> _Task requirements_
Write out exactly the lines of the entries below from the one holding "[Advertisement] (1234, 797)" to the one holding "RSS 2.0 (527, 1296)", inclusive, and leave out all other lines.

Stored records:

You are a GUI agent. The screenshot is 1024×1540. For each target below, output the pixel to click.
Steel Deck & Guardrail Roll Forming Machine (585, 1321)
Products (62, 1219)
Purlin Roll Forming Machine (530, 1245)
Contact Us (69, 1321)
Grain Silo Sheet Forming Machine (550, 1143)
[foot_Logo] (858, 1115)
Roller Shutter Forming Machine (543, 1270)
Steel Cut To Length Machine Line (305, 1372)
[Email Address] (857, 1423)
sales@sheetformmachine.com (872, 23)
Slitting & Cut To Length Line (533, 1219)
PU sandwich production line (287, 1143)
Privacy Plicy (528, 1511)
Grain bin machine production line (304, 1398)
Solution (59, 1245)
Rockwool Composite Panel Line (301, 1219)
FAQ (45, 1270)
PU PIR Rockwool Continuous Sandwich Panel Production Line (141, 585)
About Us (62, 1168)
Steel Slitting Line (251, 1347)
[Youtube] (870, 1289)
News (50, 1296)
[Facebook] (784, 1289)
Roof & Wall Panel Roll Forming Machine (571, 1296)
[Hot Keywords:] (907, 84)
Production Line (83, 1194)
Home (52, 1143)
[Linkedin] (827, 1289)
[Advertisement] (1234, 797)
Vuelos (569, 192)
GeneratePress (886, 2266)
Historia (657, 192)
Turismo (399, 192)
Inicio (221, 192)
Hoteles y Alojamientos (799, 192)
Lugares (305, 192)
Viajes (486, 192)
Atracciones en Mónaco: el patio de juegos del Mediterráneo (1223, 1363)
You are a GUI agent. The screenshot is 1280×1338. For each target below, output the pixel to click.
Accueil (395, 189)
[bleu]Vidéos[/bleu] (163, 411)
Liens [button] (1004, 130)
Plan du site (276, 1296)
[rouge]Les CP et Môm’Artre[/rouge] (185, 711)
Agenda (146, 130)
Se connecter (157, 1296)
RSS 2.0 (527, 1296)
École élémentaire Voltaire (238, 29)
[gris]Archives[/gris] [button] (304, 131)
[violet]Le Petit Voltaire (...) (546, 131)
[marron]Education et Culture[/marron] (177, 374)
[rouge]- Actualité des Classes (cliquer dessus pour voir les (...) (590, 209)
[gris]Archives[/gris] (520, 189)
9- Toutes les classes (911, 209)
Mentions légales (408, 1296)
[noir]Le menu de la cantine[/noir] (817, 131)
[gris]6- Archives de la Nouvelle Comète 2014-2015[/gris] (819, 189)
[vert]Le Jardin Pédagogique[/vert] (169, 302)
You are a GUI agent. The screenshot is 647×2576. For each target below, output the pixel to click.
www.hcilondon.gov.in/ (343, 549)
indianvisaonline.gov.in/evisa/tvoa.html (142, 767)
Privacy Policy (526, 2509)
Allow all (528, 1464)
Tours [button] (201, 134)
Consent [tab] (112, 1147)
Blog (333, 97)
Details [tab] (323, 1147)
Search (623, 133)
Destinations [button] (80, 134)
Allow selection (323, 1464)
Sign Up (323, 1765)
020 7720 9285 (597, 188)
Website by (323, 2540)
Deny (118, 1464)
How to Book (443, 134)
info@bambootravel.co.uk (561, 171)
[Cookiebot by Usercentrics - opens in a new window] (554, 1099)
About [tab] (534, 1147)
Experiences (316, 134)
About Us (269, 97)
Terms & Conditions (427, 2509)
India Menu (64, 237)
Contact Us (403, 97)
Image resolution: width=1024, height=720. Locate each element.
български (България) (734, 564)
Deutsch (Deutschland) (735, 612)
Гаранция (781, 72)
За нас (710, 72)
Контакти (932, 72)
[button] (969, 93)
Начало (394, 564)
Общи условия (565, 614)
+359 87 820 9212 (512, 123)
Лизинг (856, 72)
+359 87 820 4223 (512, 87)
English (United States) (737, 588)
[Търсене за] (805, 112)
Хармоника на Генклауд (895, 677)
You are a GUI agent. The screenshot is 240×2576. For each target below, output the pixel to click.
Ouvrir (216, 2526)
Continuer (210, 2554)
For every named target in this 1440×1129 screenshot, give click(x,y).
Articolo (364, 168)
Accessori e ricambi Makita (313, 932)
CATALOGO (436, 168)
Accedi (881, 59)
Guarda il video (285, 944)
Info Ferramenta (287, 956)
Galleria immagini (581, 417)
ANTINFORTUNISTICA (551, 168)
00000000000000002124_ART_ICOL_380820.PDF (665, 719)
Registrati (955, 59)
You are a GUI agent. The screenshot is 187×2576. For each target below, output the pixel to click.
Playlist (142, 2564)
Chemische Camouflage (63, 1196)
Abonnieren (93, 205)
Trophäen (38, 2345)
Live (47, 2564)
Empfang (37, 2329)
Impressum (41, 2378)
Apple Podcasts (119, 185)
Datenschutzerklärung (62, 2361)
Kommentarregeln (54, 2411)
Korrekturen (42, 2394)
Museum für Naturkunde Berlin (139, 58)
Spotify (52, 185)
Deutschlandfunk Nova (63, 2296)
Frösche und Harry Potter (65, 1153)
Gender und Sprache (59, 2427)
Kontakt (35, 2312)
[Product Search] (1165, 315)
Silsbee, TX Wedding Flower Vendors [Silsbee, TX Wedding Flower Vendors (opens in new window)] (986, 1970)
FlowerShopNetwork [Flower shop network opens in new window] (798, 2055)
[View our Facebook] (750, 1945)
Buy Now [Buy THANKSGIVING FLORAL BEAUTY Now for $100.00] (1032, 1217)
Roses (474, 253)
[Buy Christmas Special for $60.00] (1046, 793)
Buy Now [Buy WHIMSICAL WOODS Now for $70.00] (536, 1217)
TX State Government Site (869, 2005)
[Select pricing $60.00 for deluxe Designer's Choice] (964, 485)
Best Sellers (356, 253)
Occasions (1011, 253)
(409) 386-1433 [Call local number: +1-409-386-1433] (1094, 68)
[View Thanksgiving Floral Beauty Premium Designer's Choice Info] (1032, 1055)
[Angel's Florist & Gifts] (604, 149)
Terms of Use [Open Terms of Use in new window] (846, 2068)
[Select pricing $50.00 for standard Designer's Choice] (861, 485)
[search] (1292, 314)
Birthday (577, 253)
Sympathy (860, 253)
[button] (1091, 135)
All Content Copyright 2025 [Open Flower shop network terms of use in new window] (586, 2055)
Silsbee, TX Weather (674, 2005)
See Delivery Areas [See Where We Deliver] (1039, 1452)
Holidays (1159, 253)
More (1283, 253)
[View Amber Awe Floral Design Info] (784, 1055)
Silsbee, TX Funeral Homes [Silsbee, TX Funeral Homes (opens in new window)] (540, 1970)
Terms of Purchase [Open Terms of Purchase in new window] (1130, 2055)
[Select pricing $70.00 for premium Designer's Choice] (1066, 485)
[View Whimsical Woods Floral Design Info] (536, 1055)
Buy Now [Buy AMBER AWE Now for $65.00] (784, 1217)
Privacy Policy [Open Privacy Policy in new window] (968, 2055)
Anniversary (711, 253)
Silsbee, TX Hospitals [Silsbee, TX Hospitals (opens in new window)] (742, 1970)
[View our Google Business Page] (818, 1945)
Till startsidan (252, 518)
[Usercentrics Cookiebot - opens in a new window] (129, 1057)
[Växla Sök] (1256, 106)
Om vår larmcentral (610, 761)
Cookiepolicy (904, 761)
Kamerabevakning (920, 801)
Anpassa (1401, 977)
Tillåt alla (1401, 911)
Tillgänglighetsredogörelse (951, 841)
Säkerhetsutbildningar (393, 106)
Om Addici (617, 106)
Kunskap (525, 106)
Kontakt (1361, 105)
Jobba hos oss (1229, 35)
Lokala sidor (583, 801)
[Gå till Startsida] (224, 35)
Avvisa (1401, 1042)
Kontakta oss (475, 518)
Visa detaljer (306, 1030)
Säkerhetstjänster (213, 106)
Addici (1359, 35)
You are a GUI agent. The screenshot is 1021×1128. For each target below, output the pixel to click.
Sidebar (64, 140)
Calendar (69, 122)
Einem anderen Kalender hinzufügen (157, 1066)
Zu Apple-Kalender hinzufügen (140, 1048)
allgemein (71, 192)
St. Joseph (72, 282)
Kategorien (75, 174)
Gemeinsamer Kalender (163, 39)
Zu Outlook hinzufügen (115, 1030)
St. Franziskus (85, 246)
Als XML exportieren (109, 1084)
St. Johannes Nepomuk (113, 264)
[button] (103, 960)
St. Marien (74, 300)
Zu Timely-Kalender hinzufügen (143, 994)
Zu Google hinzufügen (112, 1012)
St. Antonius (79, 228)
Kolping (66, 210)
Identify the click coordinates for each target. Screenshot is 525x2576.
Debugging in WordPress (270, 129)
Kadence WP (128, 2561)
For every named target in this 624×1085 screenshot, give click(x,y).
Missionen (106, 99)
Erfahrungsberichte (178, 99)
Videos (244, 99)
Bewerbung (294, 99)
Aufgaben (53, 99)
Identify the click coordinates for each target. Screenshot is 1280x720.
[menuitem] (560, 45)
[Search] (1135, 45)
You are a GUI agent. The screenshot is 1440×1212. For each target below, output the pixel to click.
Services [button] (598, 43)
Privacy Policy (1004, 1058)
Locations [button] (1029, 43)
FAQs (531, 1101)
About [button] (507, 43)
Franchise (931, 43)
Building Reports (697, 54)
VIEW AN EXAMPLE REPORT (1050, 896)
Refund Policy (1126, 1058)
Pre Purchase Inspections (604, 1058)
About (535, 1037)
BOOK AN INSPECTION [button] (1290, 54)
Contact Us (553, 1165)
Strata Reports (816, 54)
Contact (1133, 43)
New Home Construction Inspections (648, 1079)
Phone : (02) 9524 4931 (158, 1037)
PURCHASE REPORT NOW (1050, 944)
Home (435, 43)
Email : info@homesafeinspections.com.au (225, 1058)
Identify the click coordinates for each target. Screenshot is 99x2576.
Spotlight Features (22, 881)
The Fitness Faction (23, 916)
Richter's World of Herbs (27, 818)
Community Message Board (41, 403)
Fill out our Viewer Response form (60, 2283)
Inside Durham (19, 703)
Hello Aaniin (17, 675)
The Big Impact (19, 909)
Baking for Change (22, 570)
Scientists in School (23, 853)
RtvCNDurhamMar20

> _Finished task_
[Advertisement] (1234, 797)
Vuelos (569, 192)
GeneratePress (886, 2266)
Historia (657, 192)
Turismo (399, 192)
Inicio (221, 192)
Hoteles y Alojamientos (799, 192)
Lugares (305, 192)
Viajes (486, 192)
Atracciones en Mónaco: el patio de juegos del Mediterráneo (1223, 1363)
You are a GUI agent. The screenshot is 1280×1338. For each target below, output the pixel to click.
Accueil (395, 189)
[bleu]Vidéos[/bleu] (163, 411)
Liens [button] (1004, 130)
Plan du site (276, 1296)
[rouge]Les CP et Môm’Artre[/rouge] (185, 711)
Agenda (146, 130)
Se connecter (157, 1296)
RSS 2.0 (527, 1296)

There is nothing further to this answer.